Disease-Related Outcomes and Toxicities of Intensity-Modulated Radiation Therapy Following Lung-Sparing Pleurectomy for Malignant Pleural Mesothelioma: A Systematic Review.

Practical Radiation Oncology 2020 February 20 [Link]

Patel R, Ludmir EB, Miccio JA, Menon H, Barsky AR, Mesko SM, Kodali M, Lautenschlaeger T, Adeberg S, Simone CB 2nd, Verma V



To explore the use of intensity-modulated radiotherapy (IMRT) after lung-sparing surgery in malignant pleural mesothelioma (MPM). Because severe toxicities have been documented following radiotherapy for MPM, its use remains controversial, especially as modern surgical management has shifted towards lung-sparing extended pleurectomy/decortication (eP/D). IMRT is an advanced technique that may allow for safer radiotherapy delivery, but there remains limited data (including no summative data) to support this notion.


We performed the first systematic review evaluating the safety and efficacy of post-pleurectomy IMRT (P-IMRT). A systematic review of PubMed using PRISMA guidelines was conducted for publications of all dates that specifically reported clinical outcomes and/or toxicities of P-IMRT in patients with MPM. Ten original studies were included in this review.


Incidence of grade 3 pneumonitis ranged from 0-16%, with all but two studies reporting rates below 9%. Grade 4 and 5 pneumonitis were observed in less than 1.5% of cases, except in one publication that utilized hypofractionated radiotherapy to doses >60 Gy. Crude local failure rates ranged from 19-60%, median progression free survival ranged from 12-16 months, and median overall survival ranged from 19-28 months.

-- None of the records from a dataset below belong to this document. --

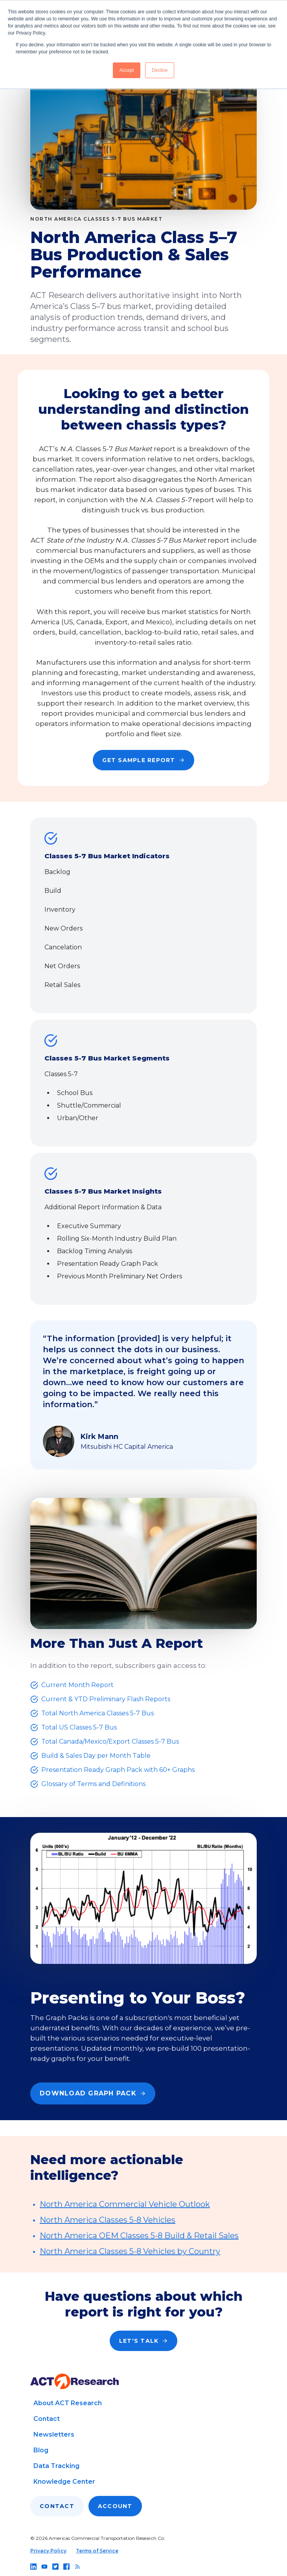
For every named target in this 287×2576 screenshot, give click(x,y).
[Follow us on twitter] (55, 2566)
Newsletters (53, 2434)
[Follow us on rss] (77, 2566)
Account (115, 2506)
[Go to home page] (74, 2381)
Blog (40, 2450)
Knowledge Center (64, 2481)
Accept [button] (127, 70)
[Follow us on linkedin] (33, 2566)
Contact (46, 2418)
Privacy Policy (48, 2551)
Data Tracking (56, 2466)
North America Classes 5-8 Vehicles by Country (130, 2251)
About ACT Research (67, 2403)
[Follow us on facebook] (66, 2566)
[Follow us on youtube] (44, 2566)
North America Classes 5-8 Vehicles (107, 2220)
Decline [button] (159, 70)
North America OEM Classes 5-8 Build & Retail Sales (139, 2235)
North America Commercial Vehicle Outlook (125, 2204)
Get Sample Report (143, 760)
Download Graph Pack (93, 2093)
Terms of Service (97, 2551)
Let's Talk (143, 2340)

P-IMRT produces relatively few higher-grade toxicities, and has reasonable disease-related outcomes, especially when delivering using conventionally-fractionated regimens to doses of 45-54 Gy and exercising careful attention to dose constraints during treatment planning. IMRT can thus be considered in well-selected patients in whom adequate survival following pleurectomy is expected. These data also support the initiation of the phase III NRG-LU006 trial of eP/D and chemotherapy with or without IMRT.